2018/10/11 18:53:52 cluster1 / kube-system / kube-dns-autoscaler-69c5cbdcdd-bjn5x
2018/10/11 18:53:52 cluster1 / kube-system / fluentd-gcp-v2.0.17-q8g8x
...
2018/10/11 18:54:28 cluster2 / default / nginx-8586cf59-q59nb
2018/10/11 18:54:28 cluster2 / default / nginx-8586cf59-q59nb
2018/10/11 18:54:34 cluster2 / default / nginx-8586cf59-q59nb
When the cache synced, one reconcile request per pod was added to the controller's work queue. They were all different and all were processed. On the other hand, the nginx pod generated six events when it was created: Scheduled, SuccessfulMountVolume, Pulling, Pulled, Created, and Started; see for yourself by running:
kubectl describe pod nginx | tail -n 10
However, only three reconcile requests were processed. Indeed, the requests were all equal (same context, namespace, and name), so while the controller was processing one of them, several others were added to and grouped by the work queue before the controller could process another one (pod events can follow each other very quickly). That's normal and it illustrates the asynchronous and level-based characteristics of the controller pattern.
3. Further Examples
deploymentcopy
The deploymentcopy
example filters events, watching only the default namespace. Also, it implements an actual reconciliation loop, following the common pattern illustrated in the figure below, where the controller object is an original Deployment in cluster1, and the controlled onject is a copy in cluster2.

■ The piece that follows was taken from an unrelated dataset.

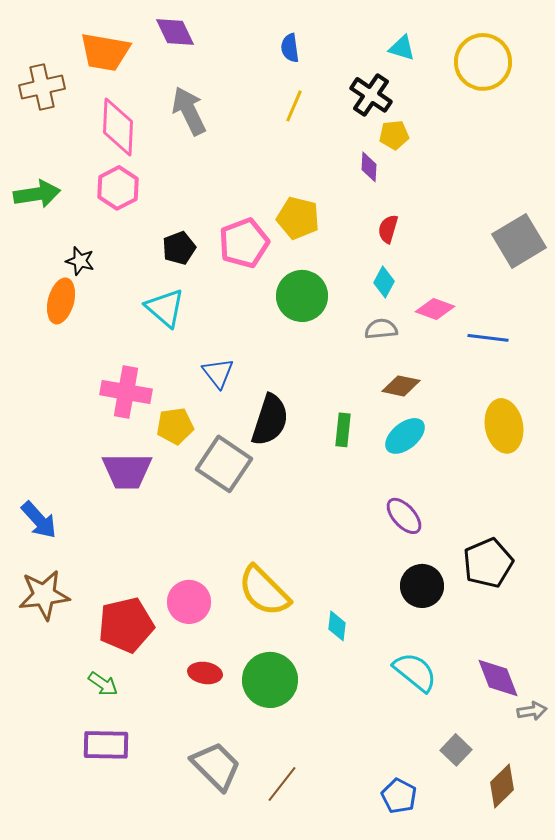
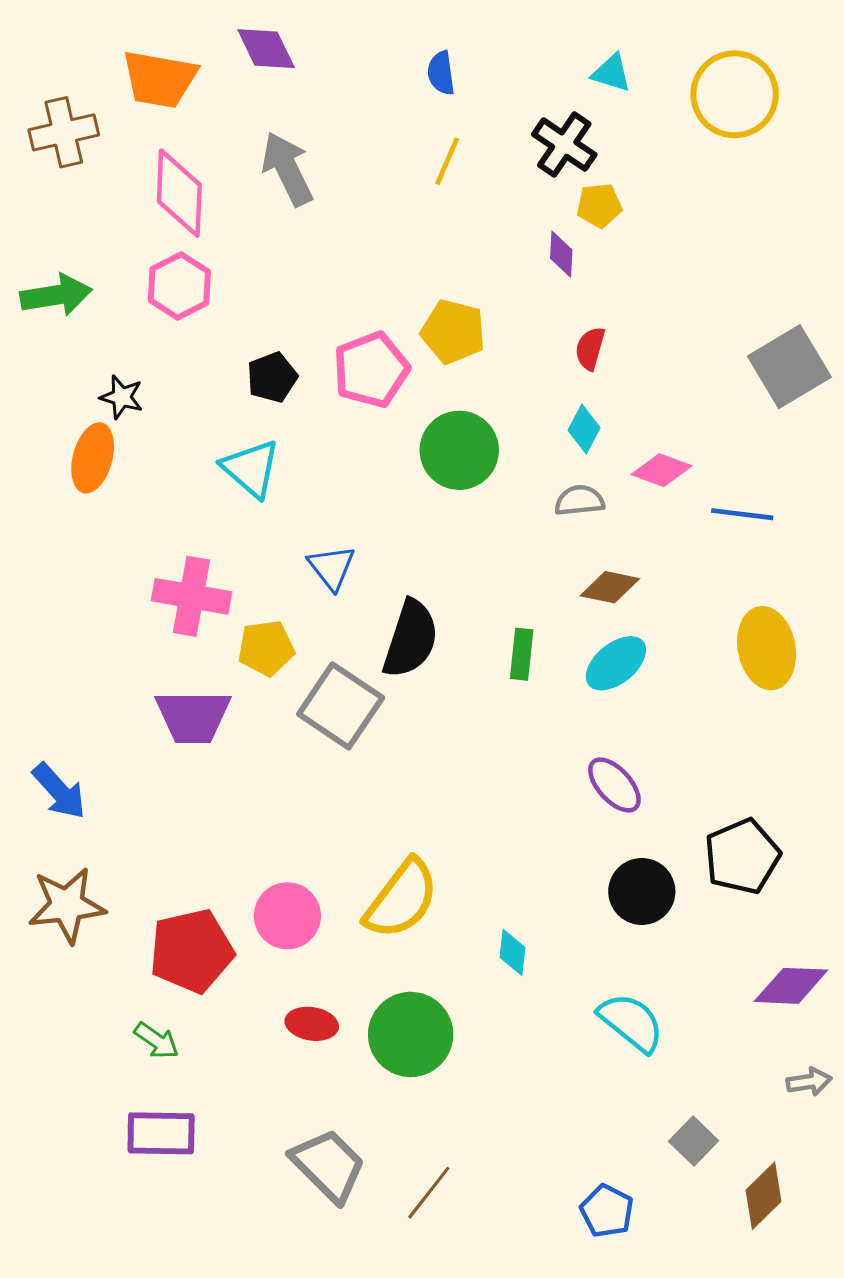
yellow semicircle: (264, 591) -> (401, 899), turned -98
purple diamond: (498, 678) -> (791, 986), moved, turned -66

Note: Cross-cluster garbage collection is still in the works, so we must delete the controlled object when the controller has disappeared.
To run deploymentcopy
out-of-cluster:
go run examples/deployment/cmd/manager/main.go cluster1 cluster2
podghost
The podghost
example's reconciliation logic is similar to deploymentcopy
's, but it creates PodGhost objects from Pods, where PodGhost is a custom resource (see below, Usage with Custom Resources).
The PodGhost custom resource definition (CRD) must be created in "cluster2" before running the manager:
kubectl create -f examples/podghost/config/crd.yaml \
--context cluster2
Then, out-of-cluster:
go run examples/podghost/cmd/manager/main.go cluster1 cluster2
Configuration
For now, multicluster-reconciler requires a kubeconfig file, even when run in-cluster. Indeed, the only cluster known to a pod's service account is the cluster the pod runs in. To connect to multiple clusters, multicluster-reconciler leverages the kubeconfig contexts. The kubeconfig file is loaded the usual way:
- out of cluster, client-go expects to find it at
$HOME/.kube/config
by default, unless told otherwise using the --kubeconfig
option or the KUBECONFIG
environment variable;
- in-cluster,
--kubeconfig
or KUBECONFIG
must be used (otherwise client-go would use the pod service account).
In the Getting Started guide, we simply used the user's kubeconfig. That was a hack for two reasons:
- in production, you'd probably want different permissions (RBAC);
- with OIDC authentication (e.g., GKE by default, or AKS with AD integration), the cached token would eventually expire and the manager would stop working.
You should therefore generate a kubeconfig for:
- either a Kubernetes Service Account in each cluster,
- or a Kubernetes User (which could correspond to a "service account" in your company's identity system) given proper access in each cluster.
For now, this is left as an exercise to the reader; the Kubernetes documentation is a good starting point. [TODO: provide guidance]
Note: An integration with cluster-registry is under consideration.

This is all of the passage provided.